Reproduce, unchanged, the lines between the one holding "cercado por uma" and the last line of the records, including both ends, but no pictures.

▶ _Source data_:

..........

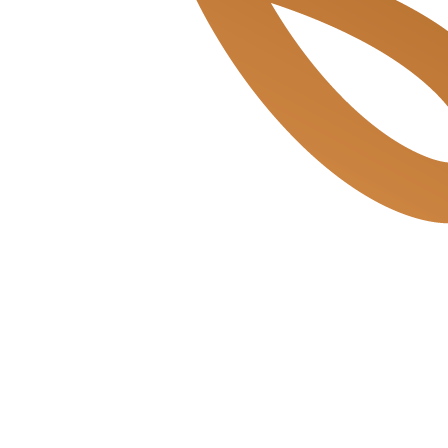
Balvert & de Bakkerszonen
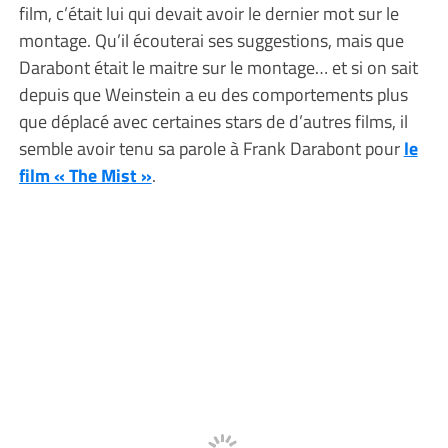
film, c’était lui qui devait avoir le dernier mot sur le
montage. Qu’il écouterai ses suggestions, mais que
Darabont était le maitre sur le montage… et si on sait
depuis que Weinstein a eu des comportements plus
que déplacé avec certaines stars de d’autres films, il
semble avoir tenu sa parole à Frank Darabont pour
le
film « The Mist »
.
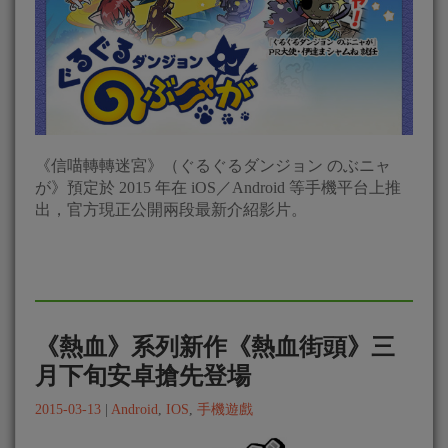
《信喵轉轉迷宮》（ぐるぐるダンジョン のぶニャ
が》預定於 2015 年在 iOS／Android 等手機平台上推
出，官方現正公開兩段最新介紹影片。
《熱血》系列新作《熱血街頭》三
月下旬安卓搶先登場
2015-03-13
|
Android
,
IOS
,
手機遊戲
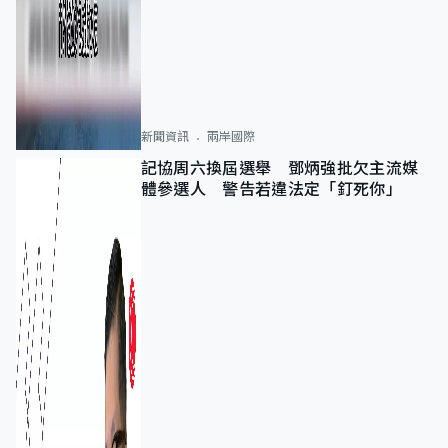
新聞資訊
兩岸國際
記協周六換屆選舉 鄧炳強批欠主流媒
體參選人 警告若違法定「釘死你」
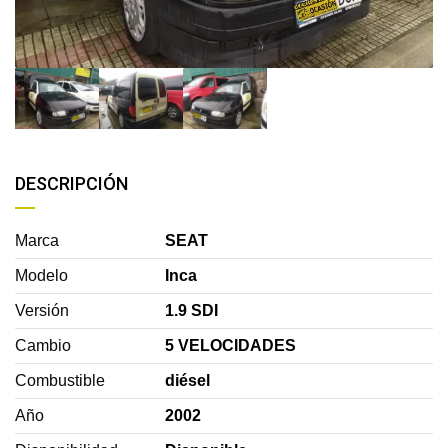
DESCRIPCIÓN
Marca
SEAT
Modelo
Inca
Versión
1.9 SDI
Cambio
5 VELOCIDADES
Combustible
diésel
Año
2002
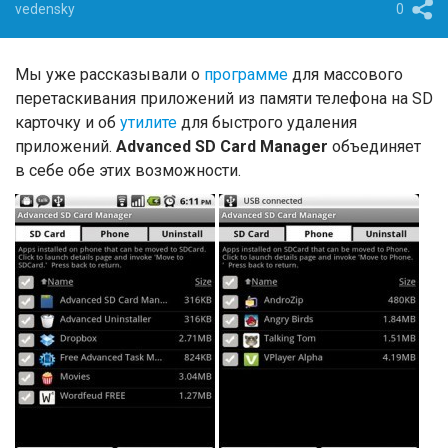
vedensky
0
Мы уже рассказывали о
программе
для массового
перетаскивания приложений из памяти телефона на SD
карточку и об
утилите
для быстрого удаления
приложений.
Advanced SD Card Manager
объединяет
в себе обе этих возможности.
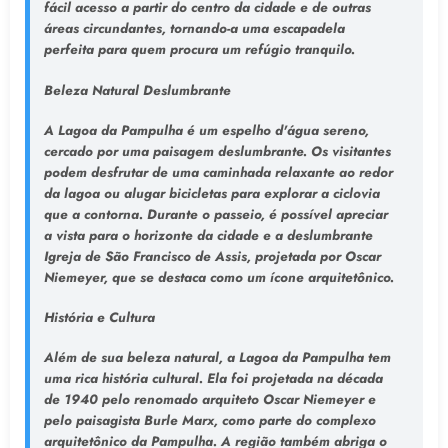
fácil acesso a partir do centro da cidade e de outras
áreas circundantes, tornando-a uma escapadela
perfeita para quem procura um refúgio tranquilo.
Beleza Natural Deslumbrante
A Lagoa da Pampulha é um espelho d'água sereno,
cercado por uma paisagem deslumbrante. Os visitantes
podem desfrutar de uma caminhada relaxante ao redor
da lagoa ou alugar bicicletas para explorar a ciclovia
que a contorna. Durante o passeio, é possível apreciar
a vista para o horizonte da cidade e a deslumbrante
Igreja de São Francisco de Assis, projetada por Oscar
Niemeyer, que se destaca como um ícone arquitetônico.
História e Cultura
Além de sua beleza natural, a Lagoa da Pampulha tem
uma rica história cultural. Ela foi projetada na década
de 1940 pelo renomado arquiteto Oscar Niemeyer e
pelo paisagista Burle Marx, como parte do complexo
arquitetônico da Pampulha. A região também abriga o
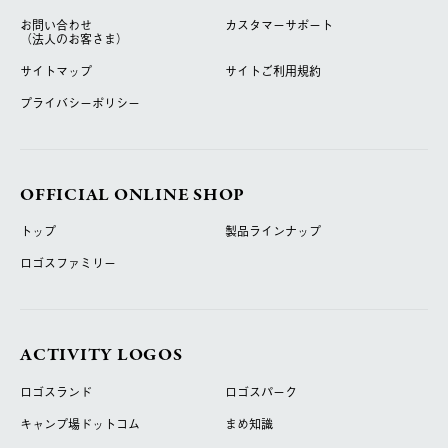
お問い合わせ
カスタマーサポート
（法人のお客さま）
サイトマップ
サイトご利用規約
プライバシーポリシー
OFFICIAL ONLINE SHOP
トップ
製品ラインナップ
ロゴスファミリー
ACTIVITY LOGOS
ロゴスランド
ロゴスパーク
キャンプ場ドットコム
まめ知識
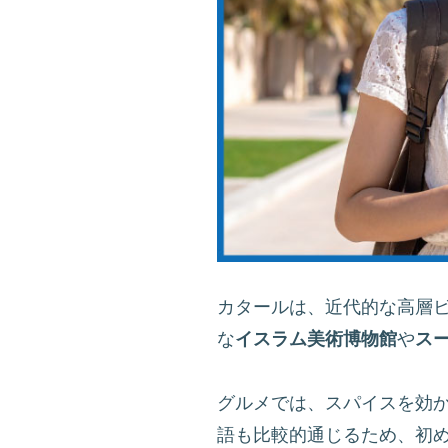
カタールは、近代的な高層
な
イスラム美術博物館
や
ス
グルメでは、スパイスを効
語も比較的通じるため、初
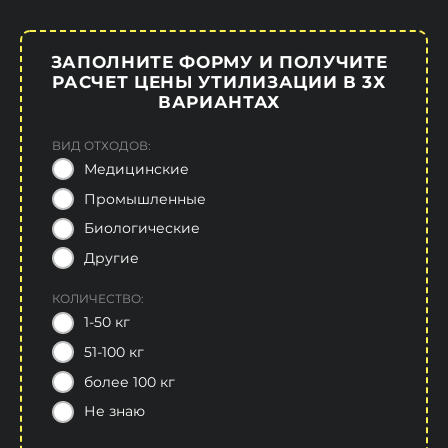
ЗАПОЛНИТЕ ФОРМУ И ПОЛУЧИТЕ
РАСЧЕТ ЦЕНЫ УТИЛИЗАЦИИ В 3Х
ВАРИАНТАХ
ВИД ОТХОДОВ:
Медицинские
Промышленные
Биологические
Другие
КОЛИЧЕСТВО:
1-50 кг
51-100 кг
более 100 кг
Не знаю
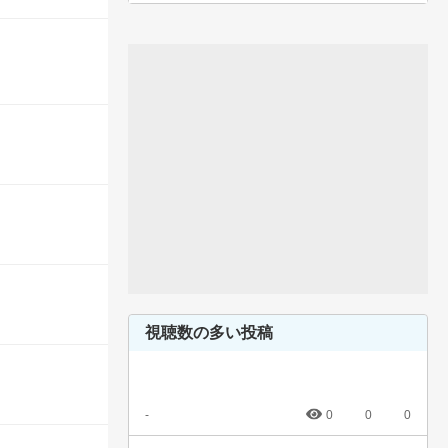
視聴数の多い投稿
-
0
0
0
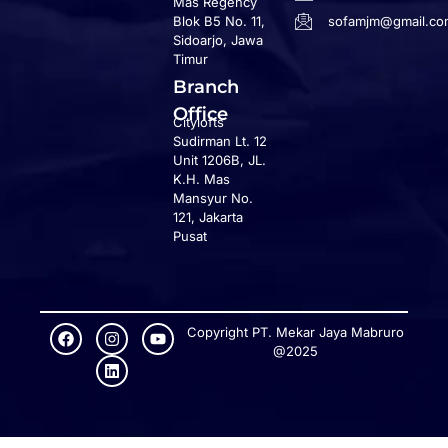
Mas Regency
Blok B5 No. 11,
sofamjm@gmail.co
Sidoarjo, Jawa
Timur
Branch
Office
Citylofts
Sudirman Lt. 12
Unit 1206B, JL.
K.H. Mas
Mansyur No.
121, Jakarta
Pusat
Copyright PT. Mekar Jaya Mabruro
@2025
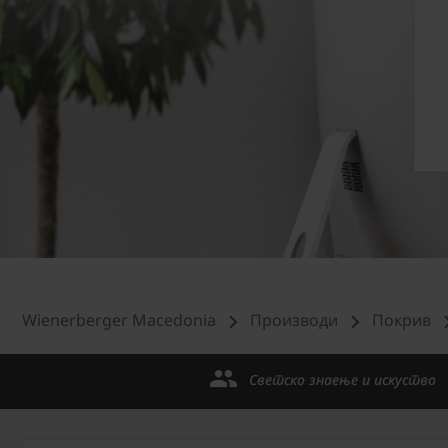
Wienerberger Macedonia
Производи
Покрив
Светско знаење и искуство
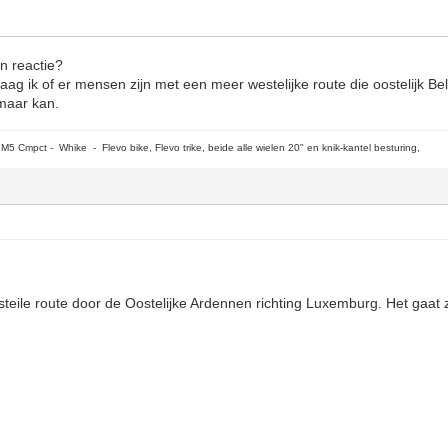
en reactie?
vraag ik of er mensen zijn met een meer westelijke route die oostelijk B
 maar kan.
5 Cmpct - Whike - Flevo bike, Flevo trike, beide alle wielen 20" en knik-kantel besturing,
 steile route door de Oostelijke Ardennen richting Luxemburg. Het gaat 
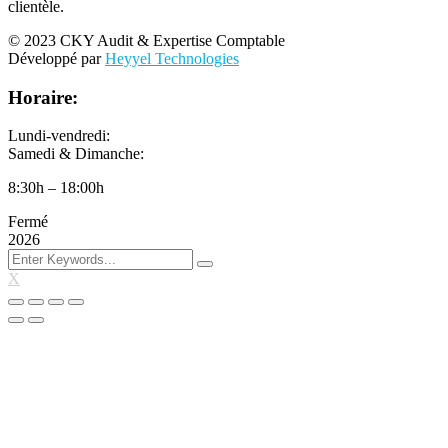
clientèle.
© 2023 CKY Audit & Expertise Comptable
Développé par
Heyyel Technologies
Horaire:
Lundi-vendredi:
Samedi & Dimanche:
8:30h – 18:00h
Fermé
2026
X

..........

▶ _Result for this task_:
cercado por uma paisagem deslumbrante. Os visitantes
podem desfrutar de uma caminhada relaxante ao redor
da lagoa ou alugar bicicletas para explorar a ciclovia
que a contorna. Durante o passeio, é possível apreciar
a vista para o horizonte da cidade e a deslumbrante
Igreja de São Francisco de Assis, projetada por Oscar
Niemeyer, que se destaca como um ícone arquitetônico.
História e Cultura
Além de sua beleza natural, a Lagoa da Pampulha tem
uma rica história cultural. Ela foi projetada na década
de 1940 pelo renomado arquiteto Oscar Niemeyer e
pelo paisagista Burle Marx, como parte do complexo
arquitetônico da Pampulha. A região também abriga o
お問い合わせ
カスタマーサポート
（法人のお客さま）
サイトマップ
サイトご利用規約
プライバシーポリシー
OFFICIAL ONLINE SHOP
トップ
製品ラインナップ
ロゴスファミリー
ACTIVITY LOGOS
ロゴスランド
ロゴスパーク
キャンプ場ドットコム
まめ知識
カタールは、近代的な高層
な
イスラム美術博物館
や
ス
グルメでは、スパイスを効
語も比較的通じるため、初
ЗАПОЛНИТЕ ФОРМУ И ПОЛУЧИТЕ
РАСЧЕТ ЦЕНЫ УТИЛИЗАЦИИ В 3Х
ВАРИАНТАХ
ВИД ОТХОДОВ:
Медицинские
Промышленные
Биологические
Другие
КОЛИЧЕСТВО:
1-50 кг
51-100 кг
более 100 кг
Не знаю
視聴数の多い投稿
-
0
0
0
Mas Regency
Blok B5 No. 11,
sofamjm@gmail.co
Sidoarjo, Jawa
Timur
Branch
Office
Citylofts
Sudirman Lt. 12
Unit 1206B, JL.
K.H. Mas
Mansyur No.
121, Jakarta
Pusat
Copyright PT. Mekar Jaya Mabruro
@2025
Wienerberger Macedonia
Производи
Покрив
Светско знаење и искуство
en reactie?
vraag ik of er mensen zijn met een meer westelijke route die oostelijk B
 maar kan.
5 Cmpct - Whike - Flevo bike, Flevo trike, beide alle wielen 20" en knik-kantel besturing,
 steile route door de Oostelijke Ardennen richting Luxemburg. Het gaat 
clientèle.
© 2023 CKY Audit & Expertise Comptable
Développé par
Heyyel Technologies
Horaire:
Lundi-vendredi:
Samedi & Dimanche:
8:30h – 18:00h
Fermé
2026
X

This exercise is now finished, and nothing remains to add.